Additionally, GC induces the expression of PPAR_ in the differentiation of 3T3-L1 preadipocytes (Wu et al., 1996), and PPAR_ itself not only promotes adiponectin expression in adipocytes but also induces the expression of adipoR1/2 in macrophages (Hammarstedt et al., 2005).
Change in GC concentration (treatment with additional GC or removal of the adrenal gland) in the fetal blood is positively correlated with leptin levels.
It has been confirmed that the fetal liver, which expresses high levels of 11-β-HSD-1 and GR, is particularly sensitive to circulating GC levels during the third trimester (McNeil et al., 2007).

Following exposure to high levels of GC induced by prenatal nicotine treatment, the expression levels of 11-β-HSD-1 and GR areincreased in the fetal liver. Gene expression levels involved in the IGF/insulin signaling pathways (e.g., IGF-1, IGF-1R, and IR) are inhibited, while gene expression levels involved in the adiponectin and leptin signaling pathways (e.g., AdipoR2, OBRa, OBRb, and AMPK_2) are elevated. These changes occurrs at both the pre-receptor and/or receptor levels.
These data indicate that the high levels of fetal blood GC induced by prenatal nicotine exposure may slow down glucose metabolism and accelerate lipid metabolism by increasing the expression levels of 11-β-HSD-1 and GR in fetal peripheral metabolic tissues, resulting in fetal growth retardation.
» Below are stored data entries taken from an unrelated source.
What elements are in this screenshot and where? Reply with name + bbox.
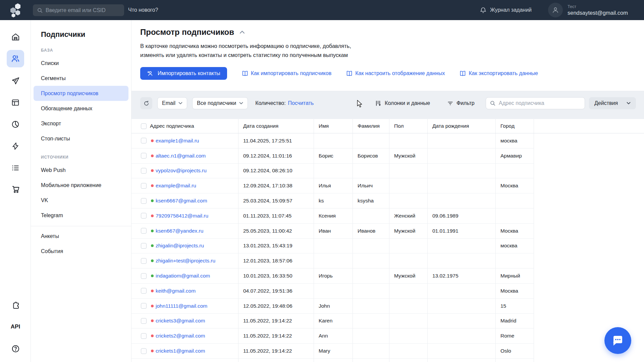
campaigns-icon[interactable] — [7, 72, 24, 89]
table-row: ksen6667@gmail.com 25.03.2024, 15:09:57 … — [131, 193, 534, 208]
table-row: crickets2@gmail.com 11.05.2022, 19:14:22… — [131, 328, 534, 344]
filter-button[interactable]: Фильтр — [447, 97, 475, 109]
row-checkbox[interactable] — [141, 213, 147, 219]
sidebar-item-стоп-листы[interactable]: Стоп-листы — [31, 131, 131, 146]
row-checkbox[interactable] — [141, 288, 147, 294]
api-link[interactable]: API — [7, 318, 24, 336]
row-checkbox[interactable] — [141, 243, 147, 249]
subscriber-email-link[interactable]: crickets2@gmail.com — [156, 333, 205, 339]
refresh-button[interactable] — [140, 97, 152, 109]
sidebar-item-сегменты[interactable]: Сегменты — [31, 71, 131, 86]
sidebar-item-мобильное-приложение[interactable]: Мобильное приложение — [31, 178, 131, 193]
status-dot — [151, 169, 154, 172]
count-calculate-link[interactable]: Посчитать — [288, 100, 314, 106]
segment-select[interactable]: Все подписчики — [192, 97, 248, 109]
row-checkbox[interactable] — [141, 333, 147, 339]
import-contacts-button[interactable]: Импортировать контакты — [140, 67, 227, 80]
row-checkbox[interactable] — [141, 168, 147, 174]
lists-icon[interactable] — [7, 159, 24, 177]
help-link-display[interactable]: Как настроить отображение данных — [346, 70, 445, 76]
city-cell: Москва — [496, 178, 534, 193]
columns-settings-button[interactable]: Колонки и данные — [375, 97, 430, 109]
subscriber-email-link[interactable]: ksen667@yandex.ru — [156, 228, 203, 234]
row-checkbox[interactable] — [141, 198, 147, 204]
table-row: keith@gmail.com 04.07.2022, 19:51:36 Мос… — [131, 284, 534, 299]
created-cell: 11.05.2022, 19:14:22 — [238, 314, 314, 328]
count-label: Количество: — [255, 100, 285, 106]
subscriber-email-link[interactable]: crickets3@gmail.com — [156, 318, 205, 324]
search-icon — [490, 100, 496, 106]
subscribers-icon[interactable] — [7, 50, 24, 67]
automation-icon[interactable] — [7, 137, 24, 155]
row-checkbox[interactable] — [141, 318, 147, 324]
sidebar-item-анкеты[interactable]: Анкеты — [31, 229, 131, 244]
row-checkbox[interactable] — [141, 348, 147, 354]
created-cell: 11.05.2022, 19:14:22 — [238, 328, 314, 343]
help-link-export[interactable]: Как экспортировать данные — [460, 70, 538, 76]
select-all-checkbox[interactable] — [141, 123, 147, 129]
row-checkbox[interactable] — [141, 258, 147, 264]
subscriber-email-link[interactable]: keith@gmail.com — [156, 288, 196, 294]
sidebar-item-события[interactable]: События — [31, 244, 131, 259]
whats-new-link[interactable]: Что нового? — [128, 0, 158, 20]
integrations-icon[interactable] — [7, 297, 24, 314]
page-description: В карточке подписчика можно посмотреть и… — [140, 42, 351, 60]
sidebar-item-telegram[interactable]: Telegram — [31, 208, 131, 223]
subscriber-email-link[interactable]: zhigalin+test@iprojects.ru — [156, 258, 215, 264]
help-link-import[interactable]: Как импортировать подписчиков — [242, 70, 332, 76]
gender-cell: Женский — [389, 208, 428, 223]
subscriber-search[interactable] — [486, 97, 585, 109]
sidebar-item-экспорт[interactable]: Экспорт — [31, 116, 131, 131]
sidebar-item-обогащение-данных[interactable]: Обогащение данных — [31, 101, 131, 116]
first-name-cell: Игорь — [314, 268, 353, 283]
sidebar-item-просмотр-подписчиков[interactable]: Просмотр подписчиков — [34, 86, 128, 101]
channel-select[interactable]: Email — [157, 97, 187, 109]
sendsay-logo-icon[interactable] — [9, 3, 23, 17]
column-header: Фамилия — [353, 119, 389, 133]
subscriber-email-link[interactable]: vypolzov@iprojects.ru — [156, 168, 207, 174]
statistics-icon[interactable] — [7, 116, 24, 133]
table-toolbar: Email Все подписчики Количество: Посчита… — [131, 91, 644, 119]
subscriber-email-link[interactable]: ksen6667@gmail.com — [156, 198, 207, 204]
subscriber-search-input[interactable] — [499, 100, 581, 106]
nav-rail: API — [0, 20, 31, 362]
city-cell: Армавир — [496, 148, 534, 163]
subscriber-email-link[interactable]: altaec.n1@gmail.com — [156, 153, 206, 159]
city-cell: москва — [496, 239, 534, 253]
task-journal-button[interactable]: Журнал заданий — [480, 0, 532, 20]
last-name-cell — [353, 328, 389, 343]
sidebar-item-vk[interactable]: VK — [31, 193, 131, 208]
support-chat-button[interactable] — [604, 327, 631, 354]
subscriber-email-link[interactable]: example@mail.ru — [156, 183, 196, 189]
subscriber-email-link[interactable]: example1@mail.ru — [156, 138, 199, 144]
gender-cell — [389, 299, 428, 313]
subscriber-email-link[interactable]: 79209758412@mail.ru — [156, 213, 208, 219]
subscriber-email-link[interactable]: zhigalin@iprojects.ru — [156, 243, 204, 249]
city-cell — [496, 208, 534, 223]
table-row: zhigalin@iprojects.ru 13.01.2023, 15:43:… — [131, 239, 534, 254]
row-checkbox[interactable] — [141, 303, 147, 309]
main-content: Просмотр подписчиков В карточке подписчи… — [131, 20, 644, 362]
sidebar-item-списки[interactable]: Списки — [31, 56, 131, 71]
shop-icon[interactable] — [7, 180, 24, 198]
home-icon[interactable] — [7, 28, 24, 46]
collapse-section-icon[interactable] — [239, 31, 245, 34]
row-checkbox[interactable] — [141, 138, 147, 143]
help-icon[interactable] — [7, 340, 24, 357]
global-search-input[interactable] — [46, 7, 120, 13]
row-checkbox[interactable] — [141, 228, 147, 234]
sidebar-item-web-push[interactable]: Web Push — [31, 163, 131, 178]
actions-button[interactable]: Действия — [589, 97, 636, 109]
status-dot — [151, 184, 154, 187]
row-checkbox[interactable] — [141, 273, 147, 279]
account-menu[interactable]: Тест sendsaytest@gmail.com — [548, 0, 628, 20]
subscriber-email-link[interactable]: crickets1@gmail.com — [156, 348, 205, 354]
row-checkbox[interactable] — [141, 153, 147, 159]
page-header: Просмотр подписчиков В карточке подписчи… — [131, 20, 644, 91]
global-search[interactable] — [33, 4, 124, 16]
created-cell: 13.01.2023, 15:43:19 — [238, 239, 314, 253]
pages-icon[interactable] — [7, 94, 24, 111]
row-checkbox[interactable] — [141, 183, 147, 189]
subscriber-email-link[interactable]: indagatiom@gmail.com — [156, 273, 210, 279]
subscriber-email-link[interactable]: john11111@gmail.com — [156, 303, 207, 309]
It has been demonstrated that prenatal nicotine exposure induces a HPA axis-associated neuroendocrine metabolic alteration in IUGR fetal rats and that the underlying mechanism for
these observations may involve over-exposure to maternal GC and activated GC metabolism in various fetal tissues.
The observed alterations and potential mechanism may provide an experimental basis for explaining the susceptibility to adult metabolic syndrome for offspring with IUGR induced by prenatal smoking or nicotine exposure. Although tobacco consumption is rather high in modern society and people attempt to use nicotine gum or patches as replacement therapy for smoking addiction during pregnancy, prenatal smoking and nicotine exposure should be avoided.